The Zeitgeist-defining novelist who tagged his rudderless contemporaries Generation X (1991) is now 40 but still feels his characters' pain. Here, plucky 67-year-old matriarch Janet presides over the discombobulated Drummond clan—two freaky sons, one square daughter, numerous dotty spouses, and a mean ex-husband—as it gathers in sweltering midsummer Orlando for the launch of a NASA shuttle carrying Sarah Drummond-Fournier. The much-admired astronaut was a born with one hand, thanks to the thalidomide her mother took during pregnancy, and the ironies roll on as Internet-savvy Janet reveals she is taking the drug again for mouth ulcers caused by AIDS. How did she get the dread disease? A bullet meant for seropositive son Wade (shot by his enraged, drunken father Ted) penetrated her body after passing through Wade’s. Meanwhile, as Coupland continues to pile on the action, much of it slapstick, Wade, equally clueless brother Bryan, and dipsomaniac Ted—all in need of some quick cash— descend on Disney World to meet up with one of Wade's lowlife buddies.
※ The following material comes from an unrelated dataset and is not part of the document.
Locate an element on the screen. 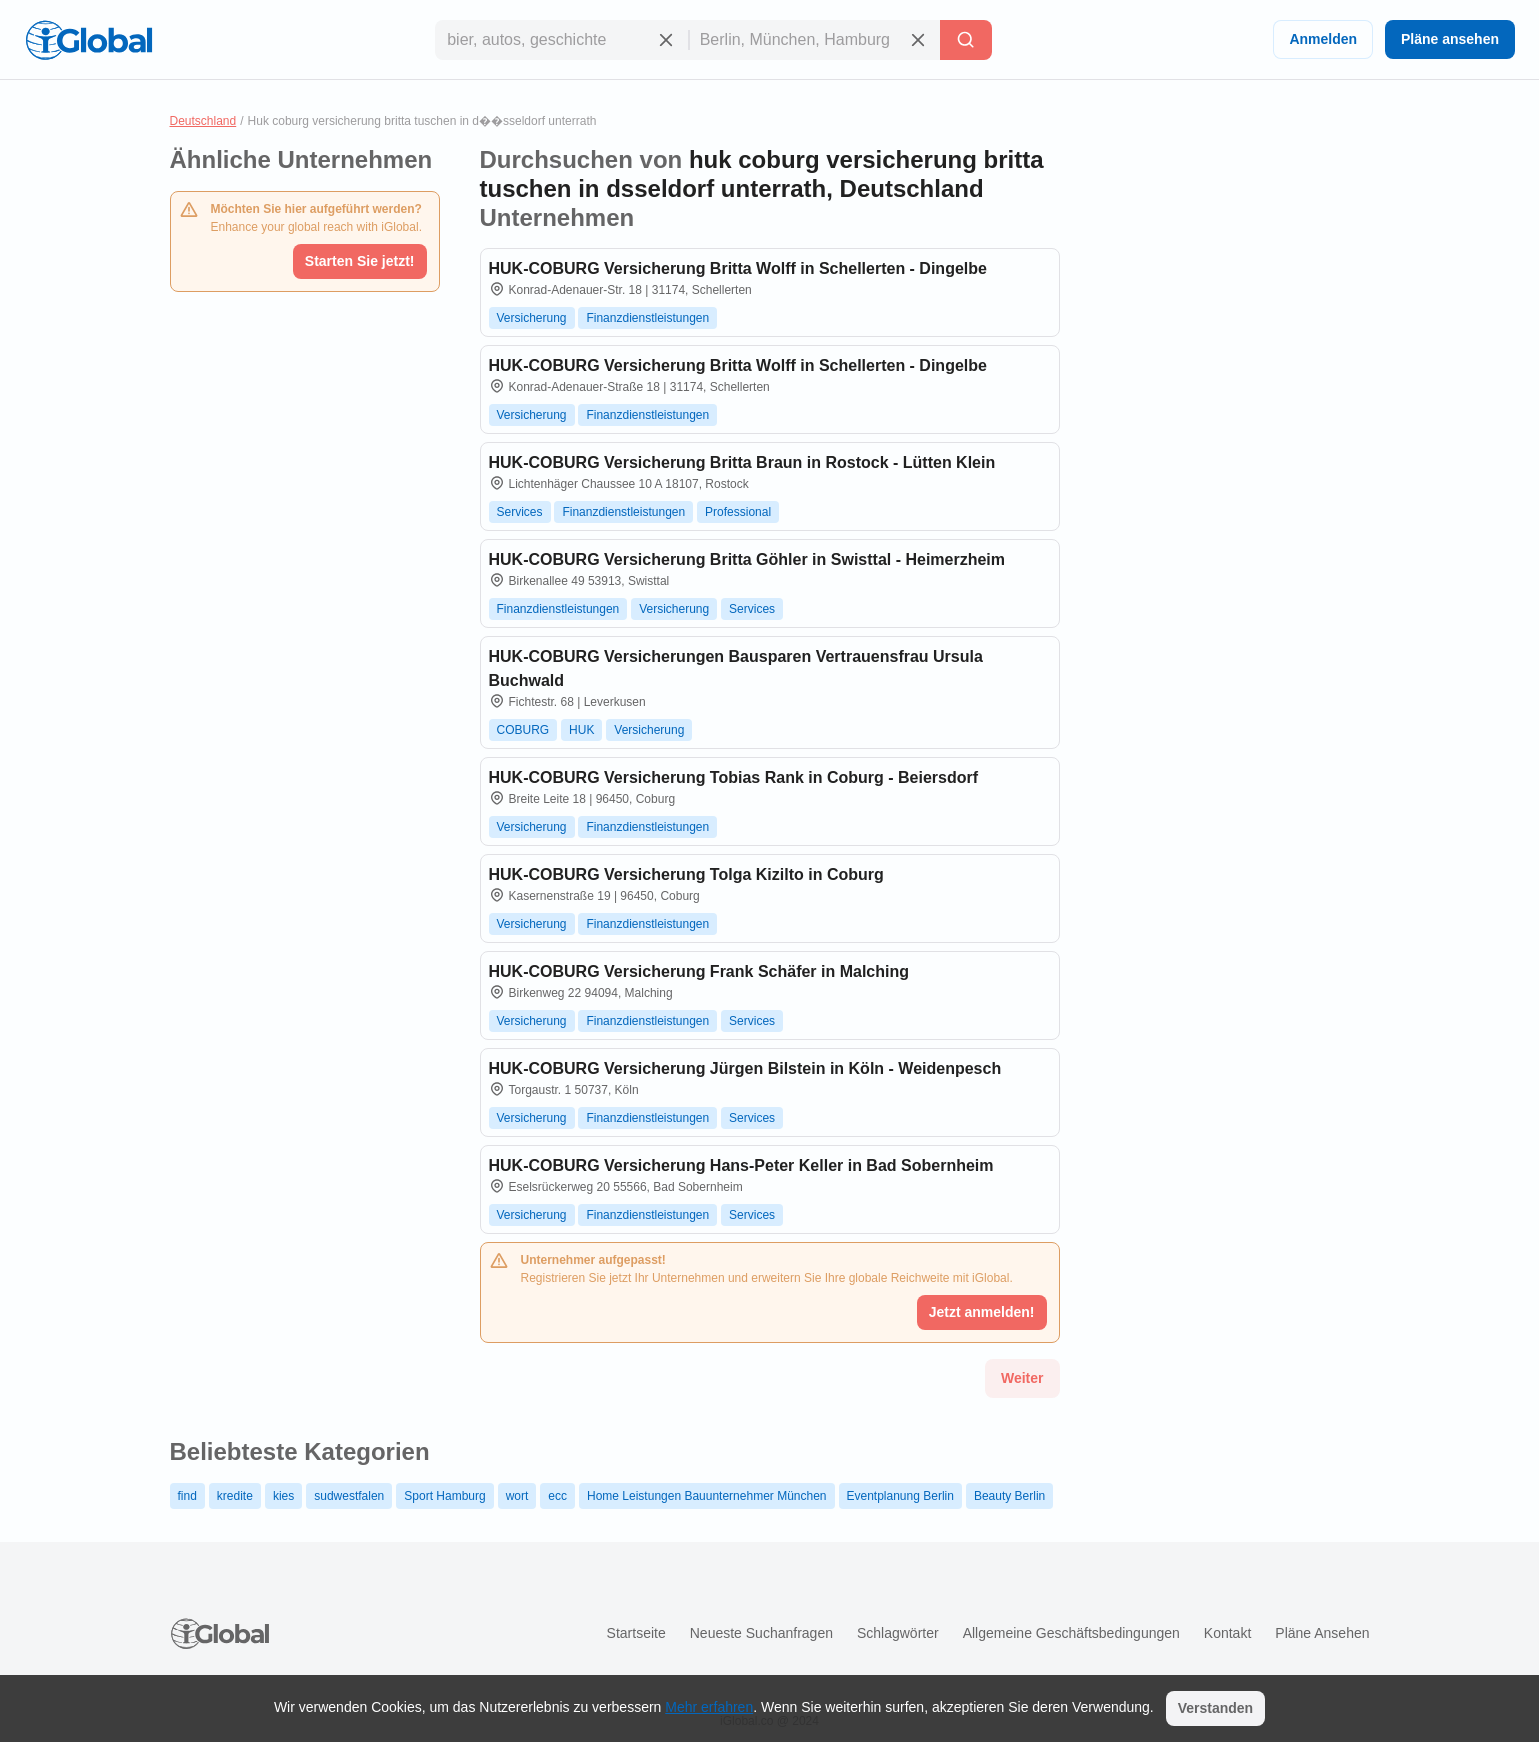 This screenshot has width=1539, height=1742. Allgemeine Geschäftsbedingungen is located at coordinates (1071, 1633).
He enlists them as couriers of a letter stolen from Princess Diana's coffin that they’re to deliver to Florian, the Swiss head of Buckingham Pest Control in the Bahamas. Florian also runs one of the world's biggest pharmaceutical firms, and after dinner with Janet, who carries a pillbox “the size of a sewing kit,” he cures her by clasping her bleeding hand to that of an immune Ugandan prostitute stolen from the Centers for Disease Control. The author just wants everyone to get along, but his sympathies evidently lie with 42-year-old loser Wade, pregnant women, and Janet. With this “pure and crud-proof” mom at the helm, he suggests, even the ill-starred Drummonds are not without hope.

Little evocative description, even less character development: this time out, Coupland settles for improbable adventures inspired by middle-of-the-night channel surfing.